The court pronounced that:

“21. One aspect that clearly emerges from the reading of these two circulars is that the Government itself has taken the position that where the whole of excise duty or service tax is exempted, even the education cess, as well as secondary and higher education cess, would not be payable. These circulars are binding on the Department. 22. Even otherwise, we are of the opinion that it is more rational to accept the aforesaid position as clarified by the Ministry of Finance in the aforesaid circulars. Education cess is on excise duty. It means that those assessees who are required to pay excise duty have to shell out education cess as well. This education cess is introduced by Sections 91 to 93 of the Finance (No. 2) Act, 2004. As per Section 91 thereof, education cess is the surcharge which the assessee is to pay. Section 93 makes it clear that this education cess is payable on “excisable goods,” i.e., in respect of goods specified in the First Schedule to the Central Excise Tariff Act, 1985. Further, this education cess is to be levied @ 2% and calculated on the aggregate of all duties of excise which are levied and collected by the Central Government under the provisions of the Central Excise Act, 1944 or under any other law for the time being in force. Subsection (3) of Section 93 provides that the provisions of the Central Excise Act, 1944 and the Rules made thereunder, including those related to refunds and duties, etc. shall as far as may be applied in relation to levy and collection of education cess on excisable goods. A conjoint reading of these provisions would amply demonstrate that education cess as a surcharge is levied @ 2% on the duties of excise, which are payable under the Act. It can, therefore, be clearly inferred that when there is no excise duty payable, as it is exempted, there would not be any education cess as well, inasmuch as education cess @ 2% is to be calculated on the aggregate of duties of excise. There cannot be any surcharge when basic duty itself is NIL.”

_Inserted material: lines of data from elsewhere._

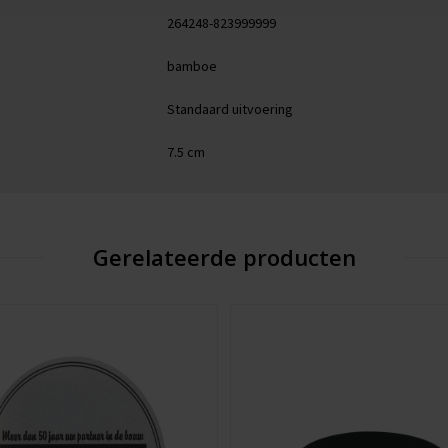
264248-823999999
bamboe
Standaard uitvoering
7.5 cm
Gerelateerde producten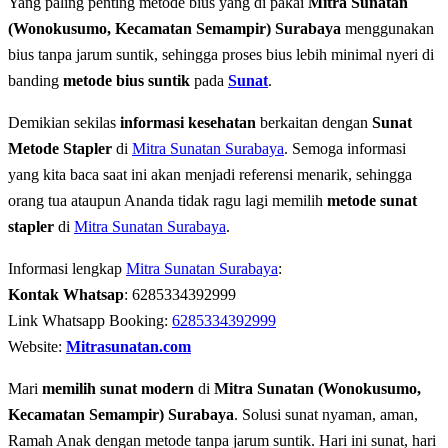
Yang paling penting metode bius yang di pakai
Mitra Sunatan
(Wonokusumo, Kecamatan Semampir) Surabaya
menggunakan
bius tanpa jarum suntik, sehingga proses bius lebih minimal nyeri di
banding
metode bius suntik
pada
Sunat
.
Demikian sekilas
informasi kesehatan
berkaitan dengan
Sunat
Metode Stapler
di
Mitra Sunatan Surabaya
. Semoga informasi
yang kita baca saat ini akan menjadi referensi menarik, sehingga
orang tua ataupun Ananda tidak ragu lagi memilih
metode sunat
stapler
di
Mitra Sunatan Surabaya
.
Informasi lengkap
Mitra Sunatan Surabaya
:
Kontak Whatsap
: 6285334392999
Link Whatsapp Booking:
6285334392999
Website:
Mitrasunatan.com
Mari
memilih sunat modern
di
Mitra Sunatan (Wonokusumo,
Kecamatan Semampir) Surabaya
. Solusi sunat nyaman, aman,
Ramah Anak dengan metode tanpa jarum suntik. Hari ini sunat, hari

The decision of larger bench is binding on the smaller bench has been held by this Court in several decisions such as Mahanagar Railway Vendors’ Union v. Union of India & Ors. (1994) Suppl. 1 SCC 609, State of Maharashtra & Ors. v. Mana Adim Jamat Mandal, AIR 2006 SC 3446 and State of Uttar Pradesh & Ors. v. Ajay Kumar Sharma & Ors. (2016) 15 SCC 289. The decision rendered in ignorance of a binding precedent and/or ignorance of a provision has been held to be per incuriam in Subhash Chandra & Ors. v. Delhi Subordinate Services Selection Board & Ors. (2009) 15 SCC 458, Dashrath Rupsingh Rathod v. State of Maharashtra (2014) 9 SCC 129, and Central Board of Dawoodi Bohra Community & Ors. v. State of Maharashtra & Ors. (2005) 2 SCC 673. It was held that a smaller bench could not disagree with the view taken by a larger bench. It is clear that before the Division Bench deciding SRD Nutrients Private Limited and Bajaj Auto Limited (supra), the previous binding decisions of three Judge Bench in Modi Rubber (supra) and Rita Textiles Private Limited (supra) were not placed for consideration.

The court pronounced that the decisions are binding on the Coordinate Bench and declared that it did not find any ground to take a different view.